- Kategori
- Kitap
Franz Kafka'nın Düşsel Aşkı Milena

"Gel sevdiğim, gel sevdiğim, gel sarılıp yatalım. Sen sizin evde, ben bizim evde."
Ben sevip de kavuşamamış, sevdiğinden ayrı düşmüş, imkansız aşıkların platonik aşklarının bu ironik sloganına pek gülerim.
Franz Kafka'nın "Milena 'ya Mektuplar" ını okurken de bunu düşündüm. Ama bu büyük yazarın sadece düşlerinde ve mektuplarında kendine bir aşk yaratıp onu görme ve biraraya gelme konusunda pek de bir çaba göstermemesini okurken bu slogana gülemedim, içime daral geldi.
Oysa ki onun "Dönüşüm" kitabını beğenerek okumuştum. Ama aynı şeyi "Taşrada Düğün Hazırlıkları" ve "Milenaya Mektuplar" kitabı için söyleyemiyeceğim.
"Milena'ya Mektuplar" hasta bir vücut ve hasta bir ruhun yansımaları gibi. Yazarın özgüvenden yoksun kompleksli kişiliği hayali bir aşk yaratmış ve bu Milena da vücut bulmuş. Özlem ve korku ile bütünleşen bu aşk saplantı haline gelmiş onda ve Kafka sanki bu saplantıdan zevk alıyor .

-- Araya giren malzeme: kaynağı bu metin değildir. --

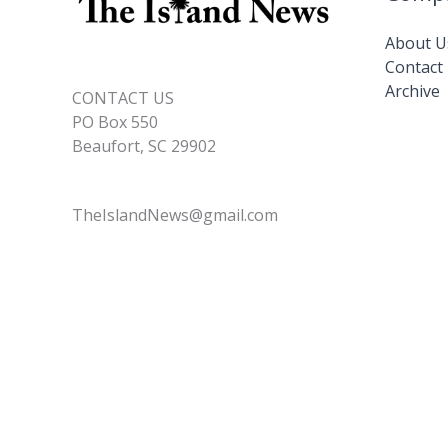
About U
Contact
Archive
CONTACT US
PO Box 550
Beaufort, SC 29902
TheIslandNews@gmail.com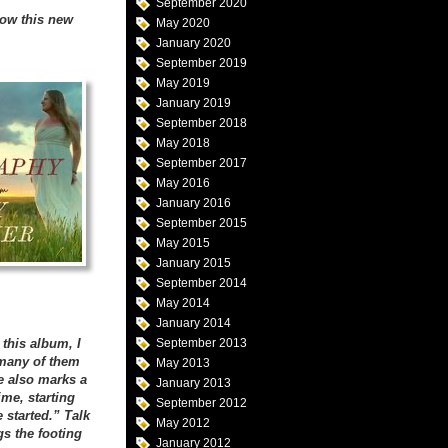
September 2020
how this new
May 2020
January 2020
September 2019
May 2019
January 2019
September 2018
May 2018
September 2017
May 2016
January 2016
September 2015
May 2015
January 2015
September 2014
May 2014
January 2014
this album, I
September 2013
 many of them
May 2013
e also marks a
January 2013
ime, starting
September 2012
 started.” Talk
May 2012
gs the footing
January 2012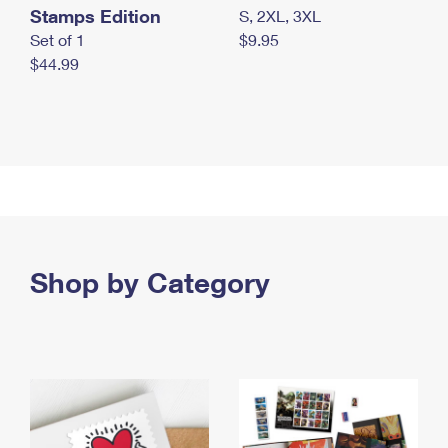
Stamps Edition
S, 2XL, 3XL
Set of 1
$9.95
$44.99
Shop by Category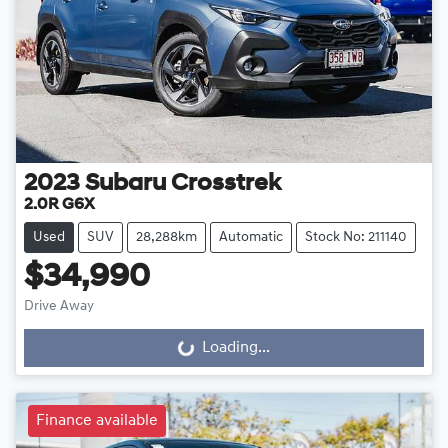
2023
Subaru
Crosstrek
2.0R G6X
Used
SUV
28,288km
Automatic
Stock No: 211140
$34,990
Drive Away
Loading...
Loading...
Finance available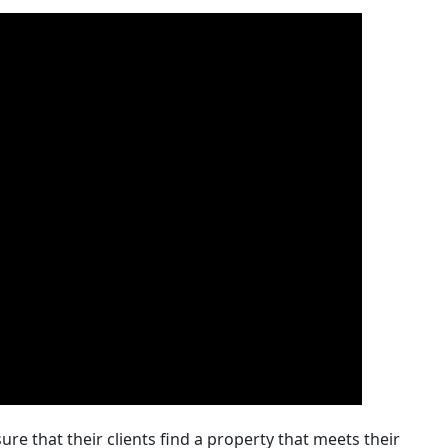
re that their clients find a property that meets their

Kafka yazdığı mektuplardan birinde Milena ile ( ilişkileri süresince sanırım 2 ya da 3 kez gerçekleşmiş ) buluşma öncesi duygularını şöyle dile getiriyor. "Yola çıkacak gücüm yok, seninle karşı karşıya gelme düşüncesine bile şimdiden dayanamıyorum, beynimdeki baskıya dayanamıyorum."

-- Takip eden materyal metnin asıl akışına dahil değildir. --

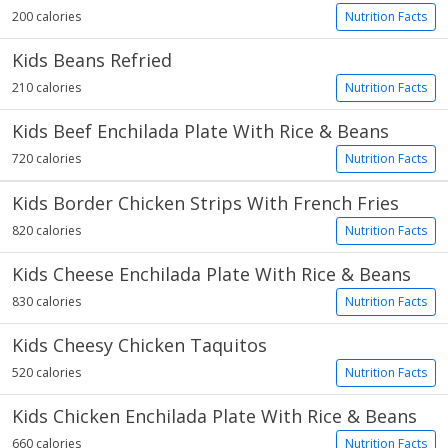
200 calories
Nutrition Facts
Kids Beans Refried
210 calories
Nutrition Facts
Kids Beef Enchilada Plate With Rice & Beans
720 calories
Nutrition Facts
Kids Border Chicken Strips With French Fries
820 calories
Nutrition Facts
Kids Cheese Enchilada Plate With Rice & Beans
830 calories
Nutrition Facts
Kids Cheesy Chicken Taquitos
520 calories
Nutrition Facts
Kids Chicken Enchilada Plate With Rice & Beans
660 calories
Nutrition Facts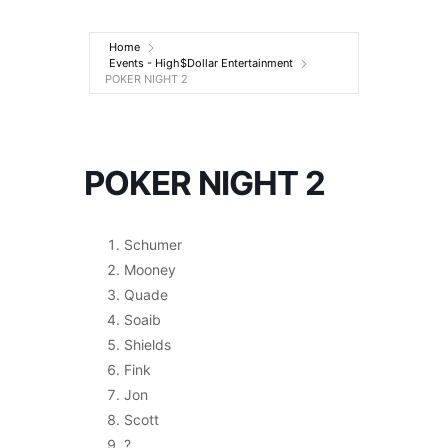
Entertainment
Home
Events - High$Dollar Entertainment
POKER NIGHT 2
POKER NIGHT 2
Schumer
Mooney
Quade
Soaib
Shields
Fink
Jon
Scott
?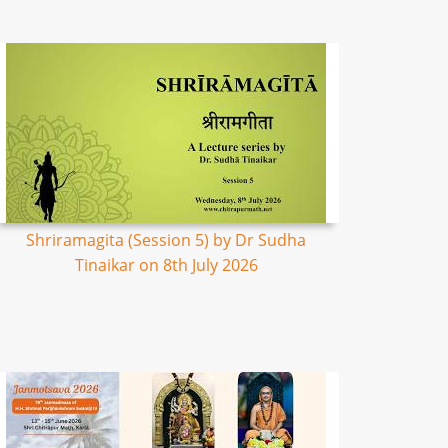
Shriramagita (Session 5) by Dr Sudha
Tinaikar on 8th July 2026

Düşlerle beslenen, büyüyen aşk gibi yoğun duyguların, salt düşlere hapsolup dünyevi insani buluşmasını gerçekleştirememesi ne üzücü . Elde etme, kavuşma istek ve çabasından uzak olan bu durum sanırım kişiye degil kişi üzerinde kurulan fikre aşık olmaktır ki, aslen "nesne" de arzu edilmemektedir zaten. Kafka'nınki de böyle birşey anladığım kadarıyla.
Milena'nın Kafka hakkındaki düşüncelerini ise kitabın sonunda Kafka'nın yakın dostı Max Brod'a yazdığı mektuplarda okuyoruz.
Diyor ki:" Onun için hayat, diğer insanlar için olduğundan bütünüyle farklı".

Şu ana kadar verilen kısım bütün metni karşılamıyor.